Finance > Shares
GLB
galumay:
Well we have some of the answers to the questions above! H1 2022 has been tough, another business with increased revenue, decreased profit and negative cash flows. All the same reasons given! Im starting to sound like a broken record. At least the dividend has not been decreased. Iguess the point is we all enjoyd the benefits of the totally unexpected retail boom in 2020/21 during a pandemic, now we are taking the medicine of the also unexpected drop in retail despite the continuation of covid, and in fact with horrific infection and death rates across the country.
galumay:
GLB results for 2022 released, not surprisingly the incredible positive impacts on the business from Covid have dissipated and there is a fair reversion to the mean! Will be interesting to see how the SP holds, they did maintain the divvy at the same rate.
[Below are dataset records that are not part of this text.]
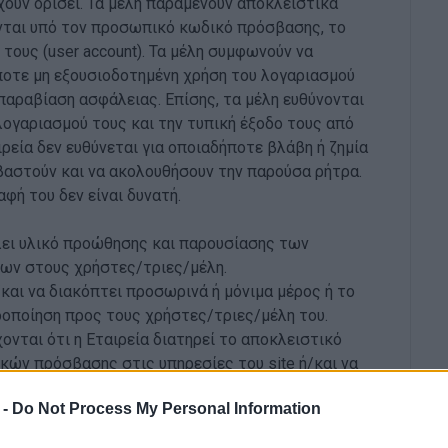
έχουν ορίσει. Τα μέλη παραμένουν αποκλειστικά
ύνται υπό τον προσωπικό κωδικό πρόσβασης, το
τους (user account). Τα μέλη συμφωνούν να
ποτε μη εξουσιοδοτημένη χρήση του λογαριασμού
παραβίαση ασφάλειας. Επίσης, τα μέλη ευθύνονται
λογαριασμού τους και την τυπική έξοδο τους από
ιρεία δεν ευθύνεται για οποιαδήποτε βλάβη ή ζημία
βαστούν και να ακολουθήσουν την παρούσα ρήτρα.
φή του δεν είναι δυνατή.
λει υλικό προώθησης και παρουσίασης των
ίτων στους χρήστες/τριες/μέλη.
/και να διακόπτει προσωρινά ή μόνιμα μέρος ή το
δοποίηση προς τους χρήστες/τριες/μέλη του.
ονται ότι η Εταιρεία διατηρεί το αποκλειστικό
κών πρόσβασης στις υπηρεσίες του site ή/και να
στους χρήστες/τριες/μέλη που πιστεύει ότι έχουν
 -
Do Not Process My Personal Information
ρόντων όρων χρήσης.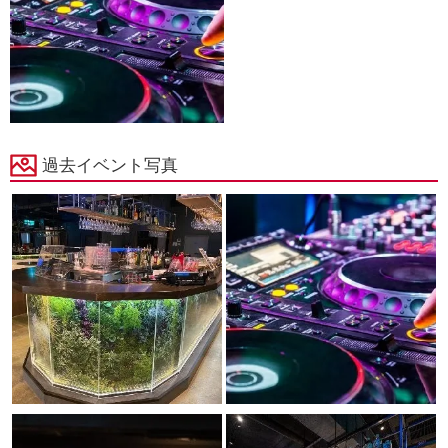
過去イベント写真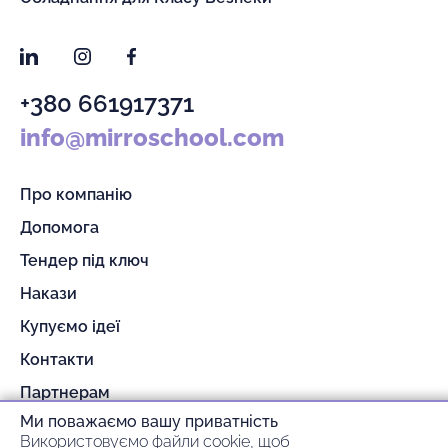
LinkedIn
Instagram
Facebook
+380 661917371
info@mirroschool.com
Про компанію
Допомога
Тендер під ключ
Накази
Купуємо ідеї
Контакти
Партнерам
Ми поважаємо вашу приватність
Гарантія та повернення
Використовуємо файли cookie, щоб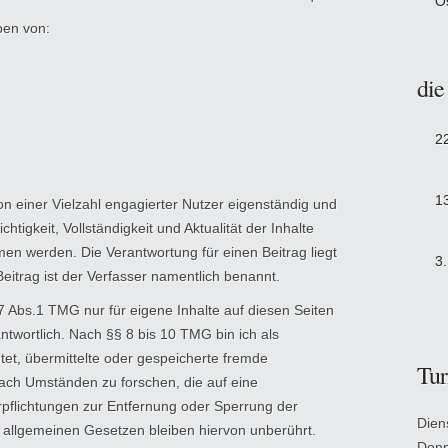
O
ben von:
die
2
1
on einer Vielzahl engagierter Nutzer eigenständig und
ichtigkeit, Vollständigkeit und Aktualität der Inhalte
 werden. Die Verantwortung für einen Beitrag liegt
3
eitrag ist der Verfasser namentlich benannt.
7 Abs.1 TMG nur für eigene Inhalte auf diesen Seiten
twortlich. Nach §§ 8 bis 10 TMG bin ich als
htet, übermittelte oder gespeicherte fremde
Tur
ach Umständen zu forschen, die auf eine
erpflichtungen zur Entfernung oder Sperrung der
Dien
allgemeinen Gesetzen bleiben hiervon unberührt.
Donn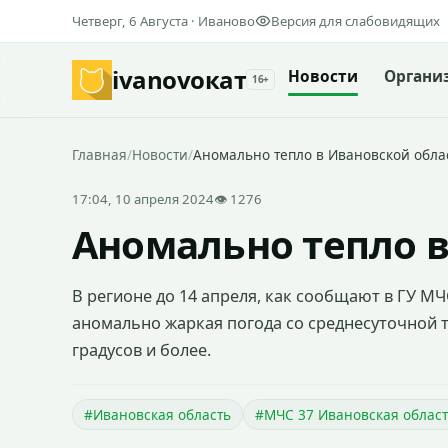
Четверг, 6 Августа · Иваново
Версия для слабовидящих
ivanovo
кат
Новости
Органи
16+
Главная
/
Новости
/
Аномально тепло в Ивановской обла
17:04, 10 апреля 2024
👁 1276
Аномально тепло в
В регионе до 14 апреля, как сообщают в ГУ М
аномально жаркая погода со среднесуточной 
градусов и более.
#Ивановская область
#МЧС 37 Ивановская облас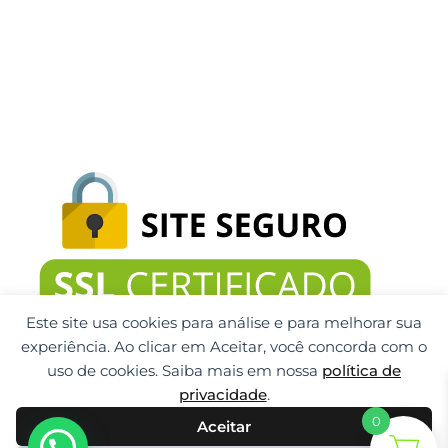
Este site usa cookies para análise e para melhorar sua
experiência. Ao clicar em Aceitar, você concorda com o
uso de cookies. Saiba mais em nossa
política de
privacidade
.
0
Aceitar
Gti Tecnologia CNPJ: 32.092.999/0001-32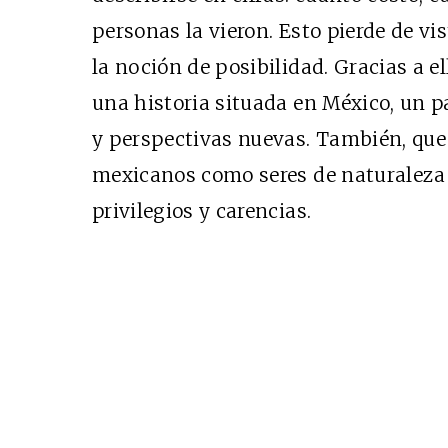
personas la vieron. Esto pierde de vi
la noción de posibilidad. Gracias a el
una historia situada en México, un 
Cine desde los márgene
y perspectivas nuevas. También, que e
EDICIÓN MÉXICO
mexicanos como seres de naturaleza d
SUSCRÍBETE
privilegios y carencias.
As explained in the annual report, as well as the expected downturn, other factors impacted cash flow and earnings, including inventory build, property purchase and extra tax liabilities. The outlook from the board was muted, clearly expecting continued headwinds in the short term and telegraphing a likely drop in dividends for 2023.
When looking thru the last 3 or 4 years of results its clear there is still a fair growth pathway allowing for the aberration of 2021, I am sure the market will react negatively, but I am happy to continue to be the part owner of what I consider a good little business.
galumay:
GLB H1 2023 report somber reading, I did expect a significant downturn in the business, but this was on the lower end of my expectations. Tough times for these sort of retail businesses.